Cuando Zofia se alejó, la vendedora presionó dos veces hacia su espalda el vaporizador amarillo.

– ¡Los demás también tienen derecho a existir!

Zofia se acercó al expositor. Levantó tímidamente el frasco de muestra, desenroscó el tapón rectangular y se puso dos gotas de perfume en el reverso de la muñeca. Se acercó la mano a la cara, aspiró la sutil esencia y cerró los ojos. Bajo sus párpados cerrados, la ligera bruma que flotaba bajo el Golden Gate ponía rumbo al norte, hacia Sausalito; en el paseo desierto, un hombre con traje negro caminaba solo junto a la orilla del mar.

La voz de una dependienta la devolvió a la realidad. Zofia miró a su alrededor. Mujeres cargadas con bolsas y paquetes iban de aquí para allá.

Zofia bajó la cabeza, dejó el frasco en su sitio y salió de los almacenes. Después se dirigió en coche al centro de formación para personas con trastornos de visión. La lección del día no fue más que silencio; sus alumnos lo respetaron durante toda la clase. Cuando sonó el timbre, se levantó de la silla, sobre el estrado, y les dijo simplemente «gracias» antes de abandonar la sala. Regresó a casa y, al entrar, vio un gran jarrón lleno de suntuosas flores que adornaba el vestíbulo.

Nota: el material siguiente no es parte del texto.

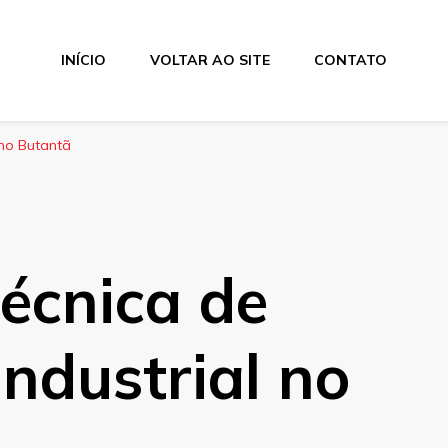
INÍCIO
VOLTAR AO SITE
CONTATO
 no Butantã
técnica de
industrial no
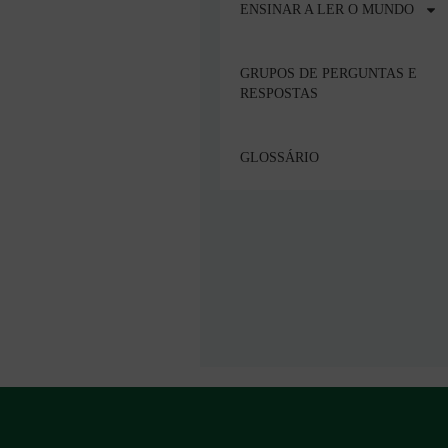
ENSINAR A LER O MUNDO
GRUPOS DE PERGUNTAS E
RESPOSTAS
GLOSSÁRIO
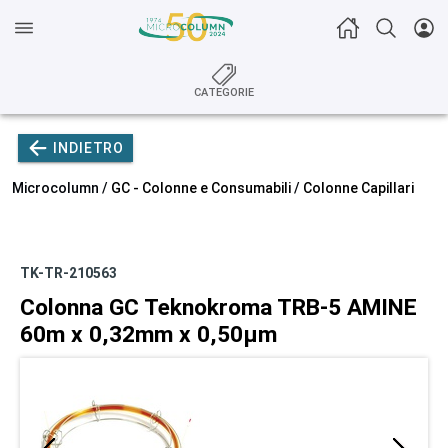
CATEGORIE
INDIETRO
Microcolumn /
GC - Colonne e Consumabili
/
Colonne Capillari
TK-TR-210563
Colonna GC Teknokroma TRB-5 AMINE
60m x 0,32mm x 0,50µm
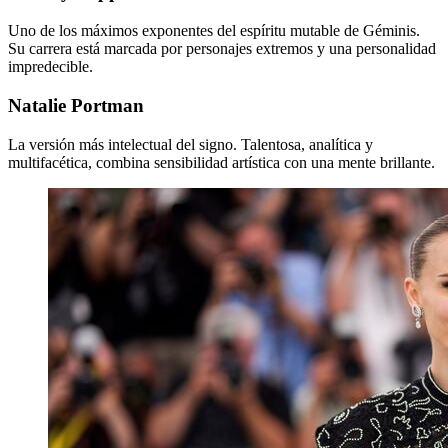
Uno de los máximos exponentes del espíritu mutable de Géminis.
Su carrera está marcada por personajes extremos y una personalidad
impredecible.
Natalie Portman
La versión más intelectual del signo. Talentosa, analítica y
multifacética, combina sensibilidad artística con una mente brillante.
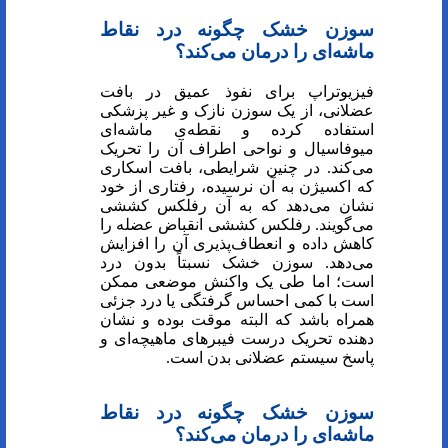
سوزن خشک چگونه درد نقاط
ماشه‌ای را درمان می‌کند؟
فیزیوتراپ برای نفوذ عمیق در بافت
عضلانی، از یک سوزن نازک و غیر پزشکی
استفاده کرده و نقطه‌ی ماشه‌ای
میوفاسیال و نواحی اطراف آن را تحریک
می‌کند. در چنین شرایطی، بافت اسکاری
که اکسیژن به آن نرسیده، رفتاری از خود
نشان می‌دهد که به آن رفلکس کششی
می‌گویند. رفلکس کششی انقباض عضله را
کاهش داده و انعطاف‌پذیری آن را افزایش
می‌دهد. سوزن خشک نسبتاً بدون درد
است؛ اما طی یک واکنش موضعی ممکن
است با کمی احساس گرفتگی یا درد جزئی
همراه باشد که البته موقت بوده و نشان
دهنده تحریک درست فیبر‌های ماهیچه‌ای و
پاسخ سیستم عضلانی بدن است.
سوزن خشک چگونه درد نقاط
ماشه‌ای را درمان می‌کند؟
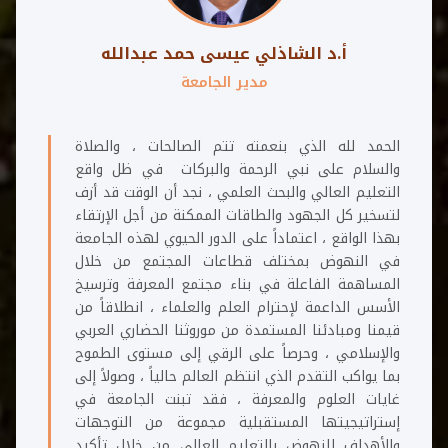
أ.د الشاذلي عيسى حمد عبدالله
مدير الجامعة
الحمد لله الذي بنعمته تتم الصالحات ، والصلاة
والسلام على نبي الرحمة والبركات في ظل واقع
التعليم العالي والبحث العلمي ، نجد أن الوقت قد أزف
لتسخير كل الجهود والطاقات الممكنة من أجل الإرتقاء
بهذا الواقع ، اعتماداً على الدور الحيوي لهذه الجامعة
في النهوض بمختلف قطاعات المجتمع من خلال
المساهمة الفاعلة في بناء مجتمع المعرفة وترسيخ
الأسس الداعمة لإحترام العلم والعلماء ، انطلاقاً من
قيمنا ومبادئنا المستمدة من موروثنا الحضاري العربي
والإسلامي ، وحرصاً على الرقي إلى مستوى الطموح
بما يواكب التقدم الذي انتظم العالم حالياً ، وصولاً إلى
غايات العلوم والمعرفة ، فقد تبنت الجامعة في
إستراتيجيتها المستقبلية مجموعة من التوجهات
والأهداف للنهوض بالتعليم العالي من خلال تأكيد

– ¡Imposible subirlo arriba! -dijo Reina, abriendo la puerta-. ¿Te gusta? Queda bien en la entrada, ¿no?

– Sí-dijo Zofia mordisqueándose el labio.

– ¿Qué te pasa?

– Reina, usted no es de las que dicen «te lo había advertido», ¿verdad?

– No, ése no es mi estilo.

– Entonces, ¿podría poner este jarrón en sus habitaciones, por favor? -le pidió Zofia con la voz quebrada.

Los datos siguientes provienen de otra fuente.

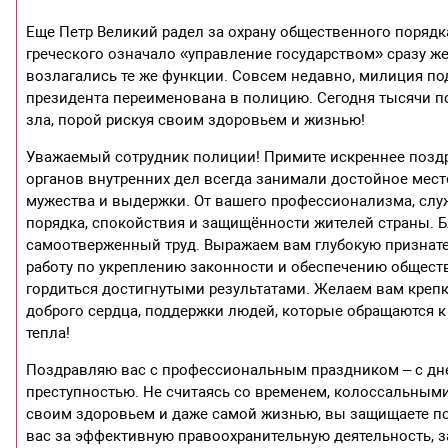
Еще Петр Великий радел за охрану общественного порядка
греческого означало «управление государством» сразу ж
возлагались те же функции. Совсем недавно, милиция п
президента переименована в полицию. Сегодня тысячи п
зла, порой рискуя своим здоровьем и жизнью!
Уважаемый сотрудник полиции! Примите искреннее поз
органов внутренних дел всегда занимали достойное мест
мужества и выдержки. От вашего профессионализма, служ
порядка, спокойствия и защищённости жителей страны. Б
самоотверженный труд. Выражаем вам глубокую признате
работу по укреплению законности и обеспечению общест
гордиться достигнутыми результатами. Желаем вам крепк
доброго сердца, поддержки людей, которые обращаются к 
тепла!
Поздравляю вас с профессиональным праздником – с дне
преступностью. Не считаясь со временем, колоссальным
своим здоровьем и даже самой жизнью, вы защищаете по
вас за эффективную правоохранительную деятельность, з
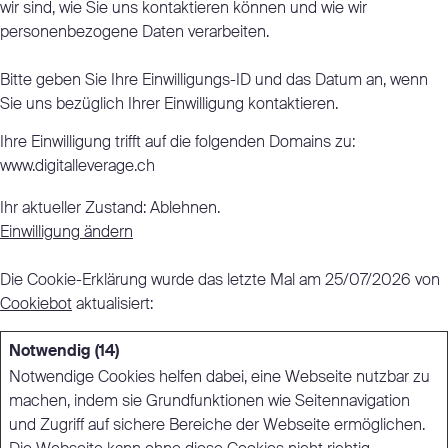
wir sind, wie Sie uns kontaktieren können und wie wir
personenbezogene Daten verarbeiten.
Bitte geben Sie Ihre Einwilligungs-ID und das Datum an, wenn
Sie uns bezüglich Ihrer Einwilligung kontaktieren.
Ihre Einwilligung trifft auf die folgenden Domains zu:
www.digitalleverage.ch
Ihr aktueller Zustand: Ablehnen.
Einwilligung ändern
Die Cookie-Erklärung wurde das letzte Mal am 25/07/2026 von
Cookiebot
aktualisiert:
Notwendig (14)
Notwendige Cookies helfen dabei, eine Webseite nutzbar zu
machen, indem sie Grundfunktionen wie Seitennavigation
und Zugriff auf sichere Bereiche der Webseite ermöglichen.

Acto seguido subió al primer piso. Reina la miró mientras subía la escalera; cuando desapareció de su vista, murmuró:

– ¡Te lo había dicho!

Mathilde dejó el periódico y miró a su amiga.

– ¿Has pasado un buen día?

– ¿Y tú? -contestó Zofia, dejando el bolso al pie del perchero.

– ¡Vaya respuesta! Claro que, viéndote la cara, la pregunta sobraba.

– Estoy cansada, Mathilde.

– Ven a sentarte en mi cama.

Zofia obedeció. Cuando se dejó caer sobre el colchón, Mathilde gimió.

– Lo siento -dijo Zofia, levantándose-. Y a ti ¿qué tal te ha ido el día?

– Ha sido apasionante -respondió Mathilde haciendo una mueca-. He abierto la nevera y he soltado un buen improperio, ya conoces mi sentido del humor…, eso ha hecho que un tomate se partiera de risa, y después me he lavado la cabeza con un champú al perejil.

– ¿Te ha dolido mucho hoy?

– Sólo durante la clase de aerobic. Puedes sentarte, pero con cuidado.

Mathilde miró por la ventana e inmediatamente añadió:

– ¡No, quédate de pie!

– ¿Por qué? -preguntó Zofia, intrigada.

– Porque vas a volver a levantarte enseguida -respondió Mathilde sin dejar de mirar hacia la calle.

– ¿Qué pasa?

– No puedo creer que te traiga otro -dijo Mathilde riendo.

Zofia dio un paso atrás con cara de sorpresa.

– ¿Está abajo?

– Es una monada. ¡Ojalá tuviera un hermano gemelo para mí! Te espera sentado en el capó del coche con flores. ¡Vamos, baja! -dijo Mathilde, ya sola en la habitación.

Zofia estaba en la calle. Lucas se puso de pie y le tendió un nenúfar rojo que sobresalía orgullosamente de un tiesto de barro.